L’immediato ricorso presentato dal Dipartimento della giustizia non è riuscito a impedirne l’entrata in vigore. Per cui, con effetto immediato, uscire per strada senza un documento di identità è divenuto un delitto e i poliziotti dell’Alabama potranno esigere lo status migratorio di qualsiasi persona che sospettino essere un «indocumentado». Come in Arizona. Ma l’Alabama ha voluto andare ancor più lontano.

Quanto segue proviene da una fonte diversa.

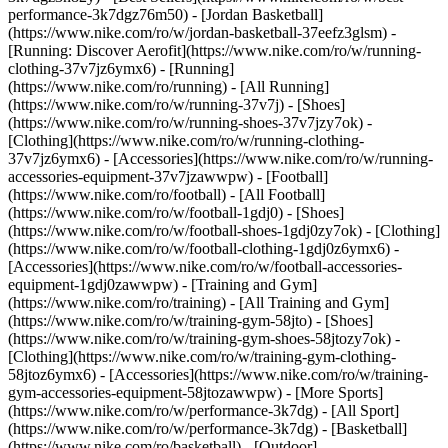
performance-3k7dgz76m50) - [Jordan Basketball]
(https://www.nike.com/ro/w/jordan-basketball-37eefz3glsm) -
[Running: Discover Aerofit](https://www.nike.com/ro/w/running-
clothing-37v7jz6ymx6)
- [Running]
(https://www.nike.com/ro/running) - [All Running]
(https://www.nike.com/ro/w/running-37v7j) - [Shoes]
(https://www.nike.com/ro/w/running-shoes-37v7jzy7ok) -
[Clothing](https://www.nike.com/ro/w/running-clothing-
37v7jz6ymx6) - [Accessories](https://www.nike.com/ro/w/running-
accessories-equipment-37v7jzawwpw)
- [Football]
(https://www.nike.com/ro/football) - [All Football]
(https://www.nike.com/ro/w/football-1gdj0) - [Shoes]
(https://www.nike.com/ro/w/football-shoes-1gdj0zy7ok) - [Clothing]
(https://www.nike.com/ro/w/football-clothing-1gdj0z6ymx6) -
[Accessories](https://www.nike.com/ro/w/football-accessories-
equipment-1gdj0zawwpw)
- [Training and Gym]
(https://www.nike.com/ro/training) - [All Training and Gym]
(https://www.nike.com/ro/w/training-gym-58jto) - [Shoes]
(https://www.nike.com/ro/w/training-gym-shoes-58jtozy7ok) -
[Clothing](https://www.nike.com/ro/w/training-gym-clothing-
58jtoz6ymx6) - [Accessories](https://www.nike.com/ro/w/training-
gym-accessories-equipment-58jtozawwpw)
- [More Sports]
(https://www.nike.com/ro/w/performance-3k7dg) - [All Sport]
(https://www.nike.com/ro/w/performance-3k7dg) - [Basketball]
(https://www.nike.com/ro/basketball) - [Outdoor]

Per le compagnie private e le piccole imprese (anche quelle che forniscono l’acqua o l’elettricità e la raccolta dell’immondizia) sarà proibito fornire il servizio a clienti indocumentados. Ora le scuole pubbliche dell’Alabama sono obbligate a verificare il permesso di soggiorno degli studenti e dei genitori. Per la prima volta una legge migratoria Usa prende di mira i minorenni.
L’aspetto più «curioso», ossia più ideologico, della legge sta nel fatto che gli ispanici in quello stato non sono più del 3%, contro il 10-12% di altri stati meridionali. Il punto è che l’ufficio del censo nel 2009 ha stimato una crescita complessiva dei «latinos» pari al 145% nell’ultimo decennio indicando l’Alabama come lo stato in cui sono più cresciuti a partire dal 2000.
Un primo effetto della legge è stata l’improvvisa «scomparsa» di lavoratori dal contesto sociale e di studenti ispanici dalle scuole (il New York Times scrive di circa 2000 studenti, il 5% della popolazione studentesca ispanica).
Solo pochi giorni fa Obama in un’intervista ha ribadito che gli Usa devono evitare che avanzino leggi migratorie dei singoli stati, perché il problema deve essere affrontato a livello nazionale. Una delle sue tante promesse mancate. Il muro dei repubblicani in Congresso ha reso (anche) quella riforma impossibile.